Microwave pulses drive rotations on superconducting qubits, and by tuning the drive phase they can generate zero‑duration virtual Z‑gates that, together with two Xπ/2 gates, enable arbitrary SU(2) operations. The study demonstrates how virtual Z‑gates can improve quantum algorithms and correct pulse errors, providing an alternative to DRAG for correcting unitary rotation errors in weakly anharmonic qubits. The authors benchmarked a Clifford set of Hadamard and Z‑gates, showing.

Abstract

For superconducting qubits, microwave pulses drive rotations around the Bloch sphere. The phase of these drives can be used to generate zero-duration arbitrary "virtual" Z-gates which, combined with two $X_{\pi/2}$ gates, can generate any SU(2) gate.
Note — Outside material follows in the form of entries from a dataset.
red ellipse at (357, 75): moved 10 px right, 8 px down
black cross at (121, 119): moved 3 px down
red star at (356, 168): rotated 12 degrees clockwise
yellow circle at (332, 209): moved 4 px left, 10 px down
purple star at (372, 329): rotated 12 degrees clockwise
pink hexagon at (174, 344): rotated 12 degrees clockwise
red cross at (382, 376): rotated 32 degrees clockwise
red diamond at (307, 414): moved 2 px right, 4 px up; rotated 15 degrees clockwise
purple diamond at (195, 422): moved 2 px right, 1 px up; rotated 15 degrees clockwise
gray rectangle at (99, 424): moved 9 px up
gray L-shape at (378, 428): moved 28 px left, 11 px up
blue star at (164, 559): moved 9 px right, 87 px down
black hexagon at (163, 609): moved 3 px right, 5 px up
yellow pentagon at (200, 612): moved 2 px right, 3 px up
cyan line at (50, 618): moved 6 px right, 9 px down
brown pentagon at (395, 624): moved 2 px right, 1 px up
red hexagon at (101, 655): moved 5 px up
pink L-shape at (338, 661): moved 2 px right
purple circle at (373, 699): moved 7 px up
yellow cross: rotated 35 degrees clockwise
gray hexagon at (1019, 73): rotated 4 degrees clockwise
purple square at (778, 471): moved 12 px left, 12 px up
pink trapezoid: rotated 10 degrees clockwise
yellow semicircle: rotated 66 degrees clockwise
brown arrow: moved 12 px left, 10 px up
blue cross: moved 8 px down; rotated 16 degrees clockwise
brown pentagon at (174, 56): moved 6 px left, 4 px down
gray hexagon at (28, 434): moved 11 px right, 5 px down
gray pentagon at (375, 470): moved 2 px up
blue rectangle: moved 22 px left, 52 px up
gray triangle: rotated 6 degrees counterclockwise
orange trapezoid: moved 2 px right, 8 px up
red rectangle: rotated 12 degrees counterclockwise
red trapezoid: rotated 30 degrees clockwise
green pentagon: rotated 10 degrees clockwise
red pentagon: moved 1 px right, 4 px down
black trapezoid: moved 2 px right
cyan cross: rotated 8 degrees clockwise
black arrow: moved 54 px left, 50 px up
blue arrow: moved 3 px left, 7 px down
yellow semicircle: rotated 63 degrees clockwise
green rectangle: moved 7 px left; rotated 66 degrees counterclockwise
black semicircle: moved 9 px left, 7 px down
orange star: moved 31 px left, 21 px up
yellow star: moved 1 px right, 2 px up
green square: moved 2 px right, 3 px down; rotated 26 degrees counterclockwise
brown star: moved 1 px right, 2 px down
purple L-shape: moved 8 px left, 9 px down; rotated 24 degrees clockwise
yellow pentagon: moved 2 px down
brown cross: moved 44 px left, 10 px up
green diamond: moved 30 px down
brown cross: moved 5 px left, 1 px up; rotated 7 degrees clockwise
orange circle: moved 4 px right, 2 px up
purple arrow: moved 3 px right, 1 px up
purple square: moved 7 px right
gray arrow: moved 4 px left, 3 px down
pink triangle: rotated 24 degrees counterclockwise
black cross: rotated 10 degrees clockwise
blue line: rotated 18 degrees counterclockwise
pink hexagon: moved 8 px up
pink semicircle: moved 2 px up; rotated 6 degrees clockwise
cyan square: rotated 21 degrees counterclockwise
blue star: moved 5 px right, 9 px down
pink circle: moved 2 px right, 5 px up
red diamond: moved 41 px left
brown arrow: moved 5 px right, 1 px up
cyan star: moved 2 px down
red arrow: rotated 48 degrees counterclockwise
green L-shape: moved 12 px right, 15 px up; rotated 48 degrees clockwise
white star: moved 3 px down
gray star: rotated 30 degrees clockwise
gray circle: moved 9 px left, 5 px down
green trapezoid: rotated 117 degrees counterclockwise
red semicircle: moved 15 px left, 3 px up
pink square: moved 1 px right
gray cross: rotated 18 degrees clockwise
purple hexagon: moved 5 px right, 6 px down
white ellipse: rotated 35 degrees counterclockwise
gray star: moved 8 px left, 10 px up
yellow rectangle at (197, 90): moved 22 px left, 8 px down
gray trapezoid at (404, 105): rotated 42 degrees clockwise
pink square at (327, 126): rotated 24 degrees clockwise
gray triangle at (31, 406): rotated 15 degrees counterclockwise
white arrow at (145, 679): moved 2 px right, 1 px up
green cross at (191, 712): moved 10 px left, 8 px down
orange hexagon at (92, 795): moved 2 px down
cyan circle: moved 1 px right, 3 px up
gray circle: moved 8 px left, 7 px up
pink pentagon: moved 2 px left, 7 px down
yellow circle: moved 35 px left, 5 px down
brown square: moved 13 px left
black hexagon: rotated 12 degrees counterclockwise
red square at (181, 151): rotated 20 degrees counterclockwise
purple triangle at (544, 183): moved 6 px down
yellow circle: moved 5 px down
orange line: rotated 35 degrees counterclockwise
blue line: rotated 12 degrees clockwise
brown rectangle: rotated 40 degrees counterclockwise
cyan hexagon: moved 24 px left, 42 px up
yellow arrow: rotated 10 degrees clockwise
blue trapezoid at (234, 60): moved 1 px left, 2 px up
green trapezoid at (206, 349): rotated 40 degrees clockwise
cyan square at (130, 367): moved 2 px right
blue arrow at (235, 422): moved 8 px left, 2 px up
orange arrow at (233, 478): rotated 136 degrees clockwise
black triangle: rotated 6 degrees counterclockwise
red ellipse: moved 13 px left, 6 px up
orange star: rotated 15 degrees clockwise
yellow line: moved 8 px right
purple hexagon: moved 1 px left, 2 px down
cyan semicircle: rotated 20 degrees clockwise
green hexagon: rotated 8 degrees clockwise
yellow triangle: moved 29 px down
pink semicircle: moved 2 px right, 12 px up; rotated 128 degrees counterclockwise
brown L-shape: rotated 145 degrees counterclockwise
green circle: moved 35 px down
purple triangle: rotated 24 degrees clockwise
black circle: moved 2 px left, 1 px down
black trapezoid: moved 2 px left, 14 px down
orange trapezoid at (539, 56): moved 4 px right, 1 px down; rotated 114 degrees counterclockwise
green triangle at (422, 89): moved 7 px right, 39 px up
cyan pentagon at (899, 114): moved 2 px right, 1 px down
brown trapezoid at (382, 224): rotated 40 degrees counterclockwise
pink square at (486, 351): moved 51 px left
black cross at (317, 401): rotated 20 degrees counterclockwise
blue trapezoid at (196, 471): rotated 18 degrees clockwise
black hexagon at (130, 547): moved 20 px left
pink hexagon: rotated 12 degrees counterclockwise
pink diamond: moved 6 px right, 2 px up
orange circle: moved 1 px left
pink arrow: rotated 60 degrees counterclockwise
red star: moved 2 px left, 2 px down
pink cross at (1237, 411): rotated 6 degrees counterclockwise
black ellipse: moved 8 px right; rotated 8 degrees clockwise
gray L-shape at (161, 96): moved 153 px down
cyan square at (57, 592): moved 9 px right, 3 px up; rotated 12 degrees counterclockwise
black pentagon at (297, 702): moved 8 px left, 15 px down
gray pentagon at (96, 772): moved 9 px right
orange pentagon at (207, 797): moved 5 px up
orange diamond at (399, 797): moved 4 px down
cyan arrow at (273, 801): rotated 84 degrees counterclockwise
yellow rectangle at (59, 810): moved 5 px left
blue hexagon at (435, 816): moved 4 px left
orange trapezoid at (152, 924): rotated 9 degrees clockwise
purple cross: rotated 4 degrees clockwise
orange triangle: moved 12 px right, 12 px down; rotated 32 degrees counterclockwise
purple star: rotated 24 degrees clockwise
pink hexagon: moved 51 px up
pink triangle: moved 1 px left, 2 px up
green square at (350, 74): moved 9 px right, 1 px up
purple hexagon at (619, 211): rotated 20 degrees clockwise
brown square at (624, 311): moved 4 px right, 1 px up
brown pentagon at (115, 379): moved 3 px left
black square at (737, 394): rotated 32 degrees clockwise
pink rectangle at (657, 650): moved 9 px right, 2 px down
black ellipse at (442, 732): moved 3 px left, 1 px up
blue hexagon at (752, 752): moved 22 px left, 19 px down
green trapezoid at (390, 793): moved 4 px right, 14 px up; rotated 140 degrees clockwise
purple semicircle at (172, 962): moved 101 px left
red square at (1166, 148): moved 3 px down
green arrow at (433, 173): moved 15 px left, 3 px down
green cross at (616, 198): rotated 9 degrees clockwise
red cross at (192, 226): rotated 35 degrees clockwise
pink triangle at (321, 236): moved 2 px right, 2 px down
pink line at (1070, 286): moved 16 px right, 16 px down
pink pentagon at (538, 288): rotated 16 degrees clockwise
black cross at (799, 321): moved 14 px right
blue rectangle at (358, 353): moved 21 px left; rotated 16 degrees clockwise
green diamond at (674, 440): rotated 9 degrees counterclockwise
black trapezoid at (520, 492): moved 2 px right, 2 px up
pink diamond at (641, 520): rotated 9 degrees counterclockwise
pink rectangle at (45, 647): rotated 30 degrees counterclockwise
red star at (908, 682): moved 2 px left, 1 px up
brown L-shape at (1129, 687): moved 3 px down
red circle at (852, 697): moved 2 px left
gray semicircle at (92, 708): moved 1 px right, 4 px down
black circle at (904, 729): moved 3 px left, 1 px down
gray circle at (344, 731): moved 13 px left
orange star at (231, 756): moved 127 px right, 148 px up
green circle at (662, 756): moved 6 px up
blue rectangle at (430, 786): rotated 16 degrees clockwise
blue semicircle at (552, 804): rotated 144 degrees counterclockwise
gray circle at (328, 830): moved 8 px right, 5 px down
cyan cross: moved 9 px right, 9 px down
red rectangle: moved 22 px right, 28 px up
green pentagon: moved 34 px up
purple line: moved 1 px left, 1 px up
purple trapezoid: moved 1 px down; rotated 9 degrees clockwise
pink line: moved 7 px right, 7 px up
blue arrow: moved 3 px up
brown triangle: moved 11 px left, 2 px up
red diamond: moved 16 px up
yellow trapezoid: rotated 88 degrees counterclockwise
Here we show how to best utilize these virtual Z-gates to both improve algorithms and correct pulse errors. We perform randomized benchmarking using a Clifford set of Hadamard and Z-gates and show that the error per Clifford is reduced versus a set consisting of standard finite-duration X and Y gates. Z-gates can correct unitary rotation errors for weakly anharmonic qubits as an alternative to pulse shaping techniques such as DRAG. We investigate leakage and show that a combination of DRAG pulse shaping to minimize leakage and Z-gates to correct rotation errors (DRAGZ) realizes a 13.3~ns $X_{\pi/2}$ gate characterized by low error ($1.95[3]\times 10^{-4}$) and low leakage ($3.1[6]\times 10^{-6}$). Ultimately leakage is limited by the finite temperature of the qubit, but this limit is two orders-of-magnitude smaller than pulse errors due to decoherence.